• [YOUR GOAL]
Output all the data exactly. Pictures do not belong in the copy.

• [DATA PROVIDED]

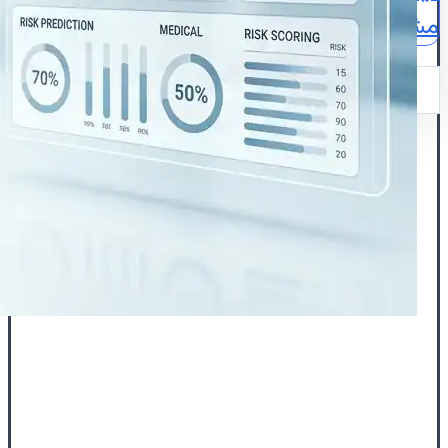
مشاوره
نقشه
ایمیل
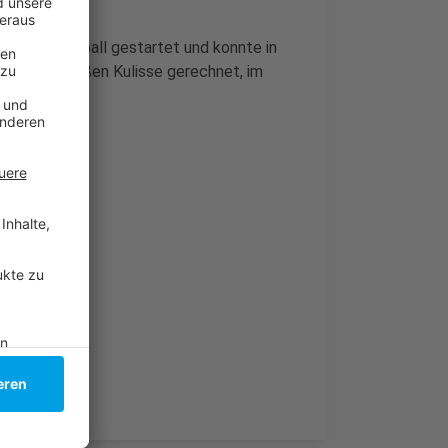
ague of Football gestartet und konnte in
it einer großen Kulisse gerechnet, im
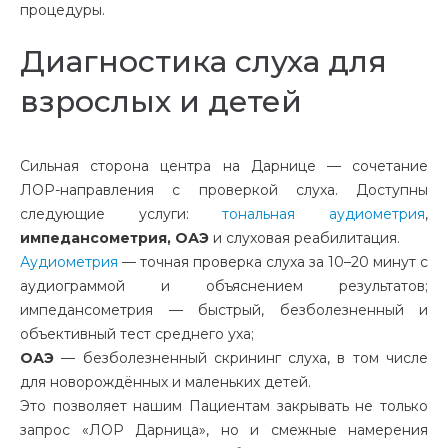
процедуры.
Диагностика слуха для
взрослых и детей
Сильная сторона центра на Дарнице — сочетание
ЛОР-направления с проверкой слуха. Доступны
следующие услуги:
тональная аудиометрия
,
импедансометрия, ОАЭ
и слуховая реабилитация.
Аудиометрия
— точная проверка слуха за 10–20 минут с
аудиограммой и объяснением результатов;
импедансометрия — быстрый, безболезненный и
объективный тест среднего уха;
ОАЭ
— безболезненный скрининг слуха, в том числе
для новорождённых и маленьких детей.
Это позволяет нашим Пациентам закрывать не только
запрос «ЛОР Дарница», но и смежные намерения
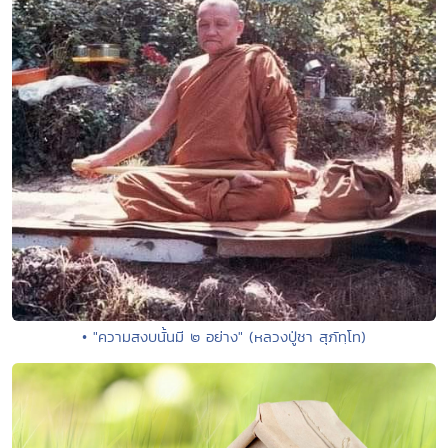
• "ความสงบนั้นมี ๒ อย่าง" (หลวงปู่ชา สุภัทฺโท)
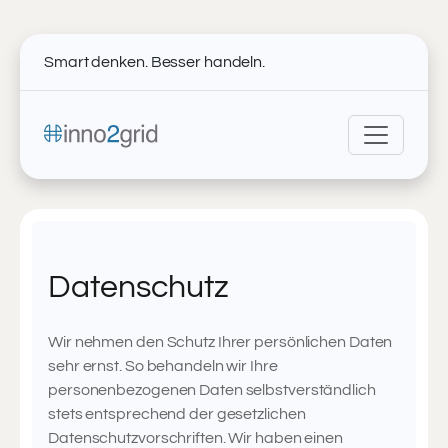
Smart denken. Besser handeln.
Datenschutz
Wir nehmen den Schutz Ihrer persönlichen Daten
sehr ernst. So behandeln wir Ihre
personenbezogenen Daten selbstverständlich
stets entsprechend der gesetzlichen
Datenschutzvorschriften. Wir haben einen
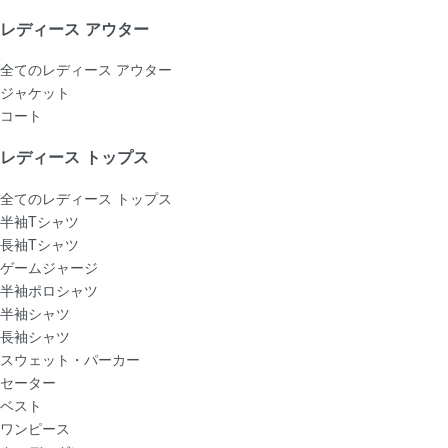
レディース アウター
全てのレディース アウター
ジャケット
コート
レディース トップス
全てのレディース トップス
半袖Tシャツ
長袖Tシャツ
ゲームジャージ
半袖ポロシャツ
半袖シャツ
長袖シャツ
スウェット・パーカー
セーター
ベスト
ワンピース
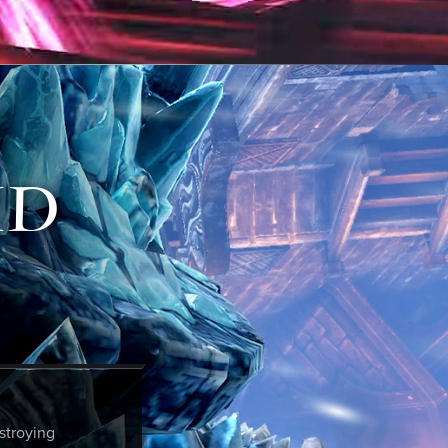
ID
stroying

• [REPLY TO THE TASK]
مشاوره
نقشه
ایمیل
ague of Football gestartet und konnte in
it einer großen Kulisse gerechnet, im
процедуры.
Диагностика слуха для
взрослых и детей
Сильная сторона центра на Дарнице — сочетание
ЛОР-направления с проверкой слуха. Доступны
следующие услуги:
тональная аудиометрия
,
импедансометрия, ОАЭ
и слуховая реабилитация.
Аудиометрия
— точная проверка слуха за 10–20 минут с
аудиограммой и объяснением результатов;
импедансометрия — быстрый, безболезненный и
объективный тест среднего уха;
ОАЭ
— безболезненный скрининг слуха, в том числе
для новорождённых и маленьких детей.
Это позволяет нашим Пациентам закрывать не только
запрос «ЛОР Дарница», но и смежные намерения
• "ความสงบนั้นมี ๒ อย่าง" (หลวงปู่ชา สุภัทฺโท)
Smart denken. Besser handeln.
Datenschutz
Wir nehmen den Schutz Ihrer persönlichen Daten
sehr ernst. So behandeln wir Ihre
personenbezogenen Daten selbstverständlich
stets entsprechend der gesetzlichen
Datenschutzvorschriften. Wir haben einen
レディース アウター
全てのレディース アウター
ジャケット
コート
レディース トップス
全てのレディース トップス
半袖Tシャツ
長袖Tシャツ
ゲームジャージ
半袖ポロシャツ
半袖シャツ
長袖シャツ
スウェット・パーカー
セーター
ベスト
ワンピース
ID
stroying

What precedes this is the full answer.